The film, based on Kyril Bonfiglioli’s 1973 novel “Don’t Point That Thing at Me,” offers an explanation as to why this character feels so out of place and out of time.

In every way possible, Mortdecai sticks out like a sore thumb: his mannerisms, his clothing and, most obviously, his mustache.

It’s a look that is made more shocking by Koepp’s decision to set the film in present day rather than using its ample $60 million budget to set it in the ‘70s, which is when it was written.

While I doubt the time period change would have made much difference given the bad writing, it would have at least made the film a tad more sensible.

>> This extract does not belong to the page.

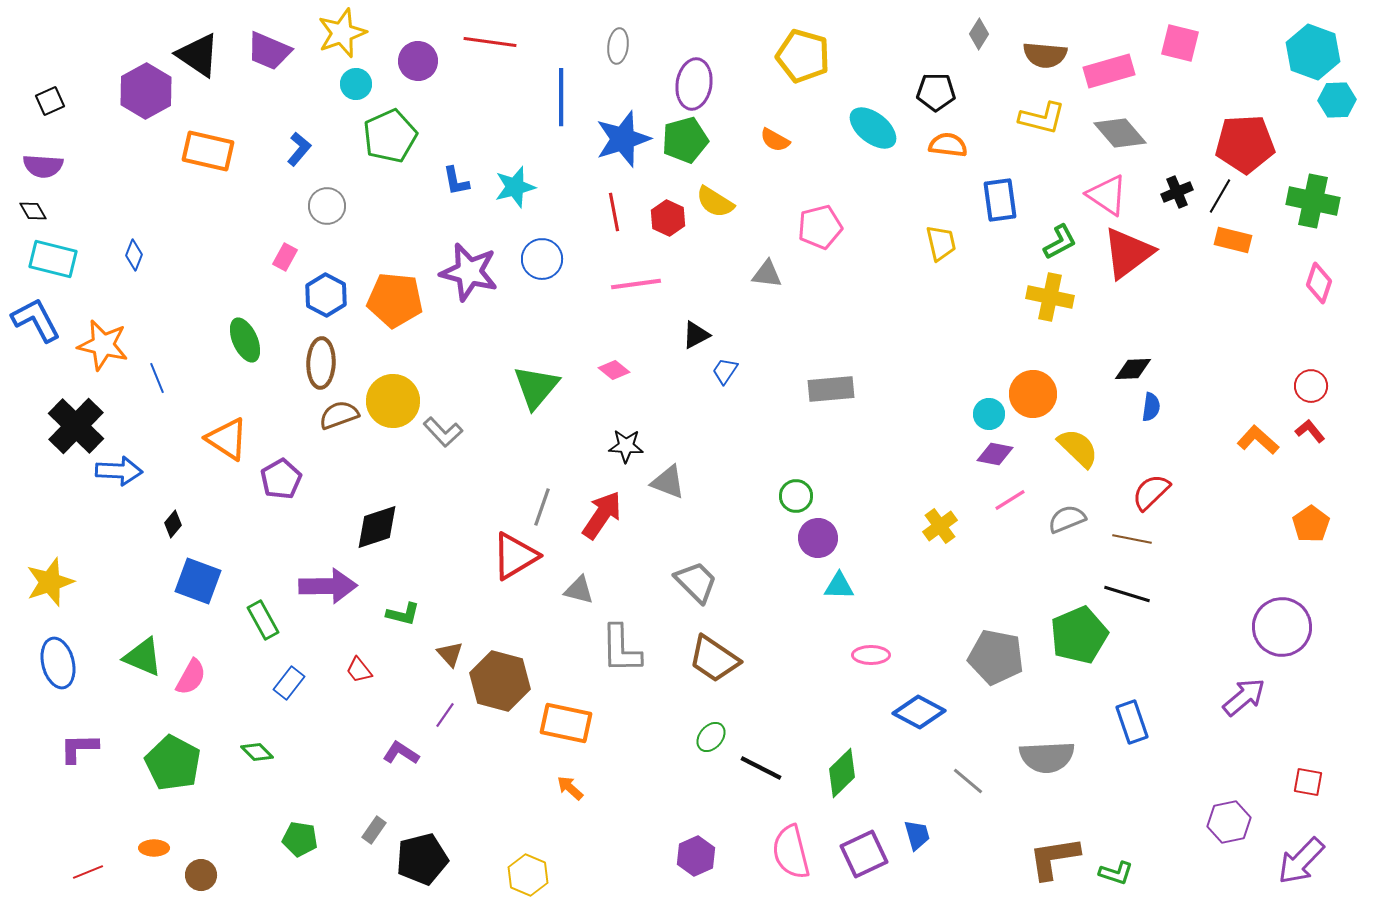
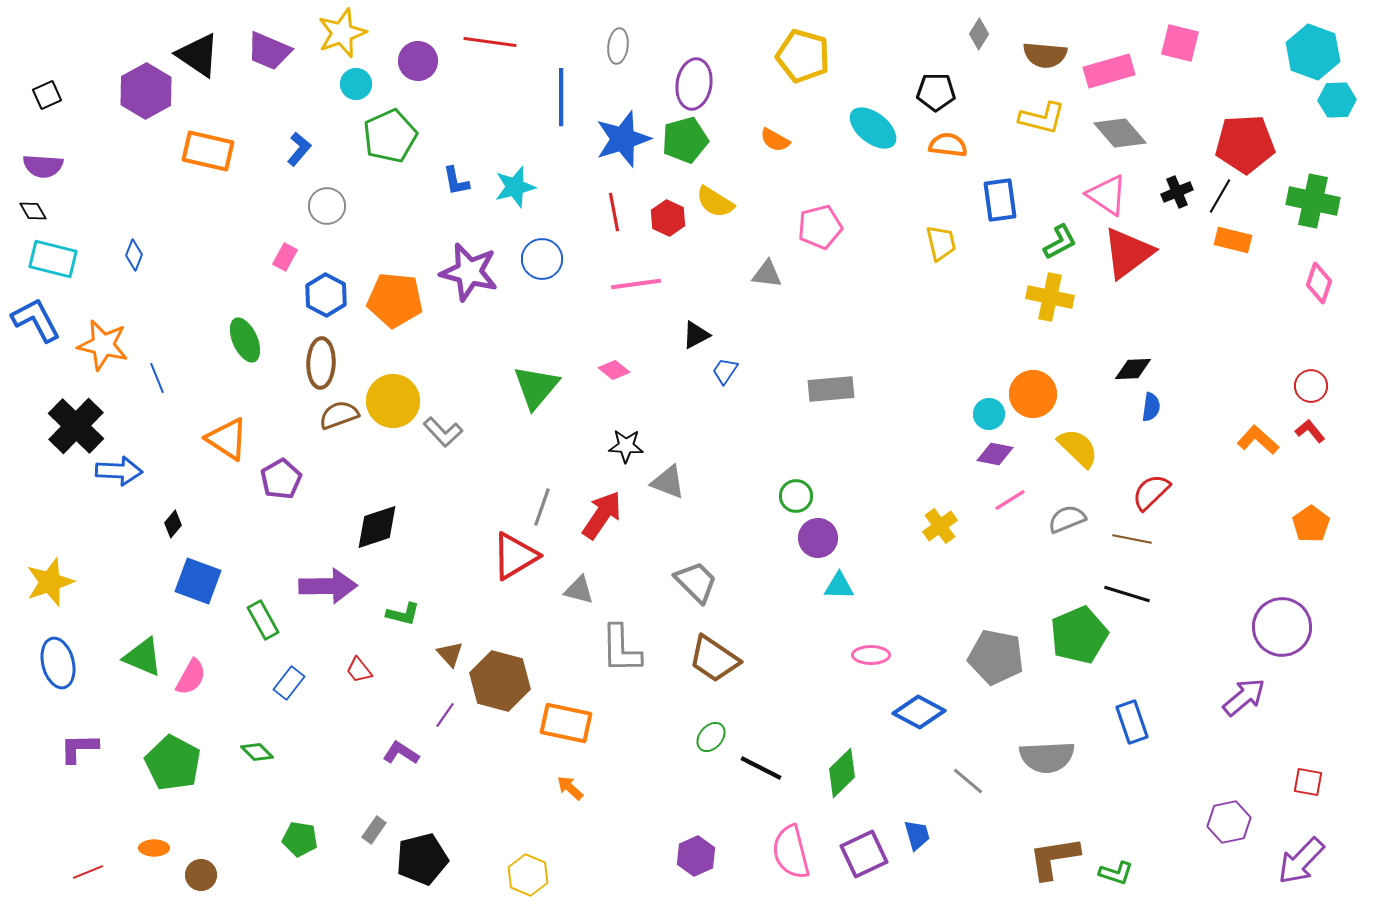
black square at (50, 101): moved 3 px left, 6 px up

Despite the film’s faults, there was potential for it to be fun in a guilty pleasure kind of way.

Koepp does his best to instill a sense of life and vitality to an otherwise tame comedy. He’s working off Eric Aronson’s screenplay, which safely treads water, rarely taking any big risks and settling for small chuckles and smirks rather than the big laughs the audience was expecting from big names such as Gwyneth Paltrow, Jeff Goldblum and Olivia Munn.

However, some elements do work well with the attempted satire the film is trying to pull off.

Actor Paul Bettany as Mortdecai’s manservant/ bodyguard Jock works. The added trait of bedding every attractive woman Jock comes across turns a cliché on its head.

It’s not the typical suave leading man getting all the action this time around, but his sidekick.

The rest of the cast do fine work with what they’re given, such as Paltrow as Mortdecai’s wife, and Goldblum. It’s the script that gives them too little to do.

There are hints “Mortdecai” could have been a great movie, if it was only the kind of movie it ends up emulating.

The movie satires British crime capers rather than embodying them.

There’s a nagging feeling throughout the movie that the writers, director and actors are close to accomplishing what they set out to create, only to fall short from trying too hard.

Along with this, Depp’s performance as the titular character is more efforted than effortless. Depp never loses himself in the character, but certainly loses himself in the acting.

There is never a moment in the film when Mortdecai feels like a real person.

Instead it’s, “Hey, I’m Jonny Depp and I have a mustache and an accent.”

Without a doubt, “Mortdecai” will go down as one of 2015’s worst films, but the movie wasn’t without some measure of fun for me, personally, especially going into it with extremely low expectations.

As terrible as the writing was, the actors were good enough to keep me invested for its hour-and- 40-minute run time.

They made the characters charming despite their absurdities and kept the film from being a total bore.

Koepp’s direction kept things moving at a quick enough pace, but not quick enough to not question the plot’s stupidity.

Through all that, though, there isn’t much else for this film, which feels like a movie that would be more relevant as a ‘90s double-feature with “The Pink Panther.”

I don’t see “Mortdecai” lasting long in theaters; so if you are planning to see it, go before it gets booted out of the box office.

“Mortdecai” is playing at Conway’s Cinemark Theater and is rated R for some language and sexual material.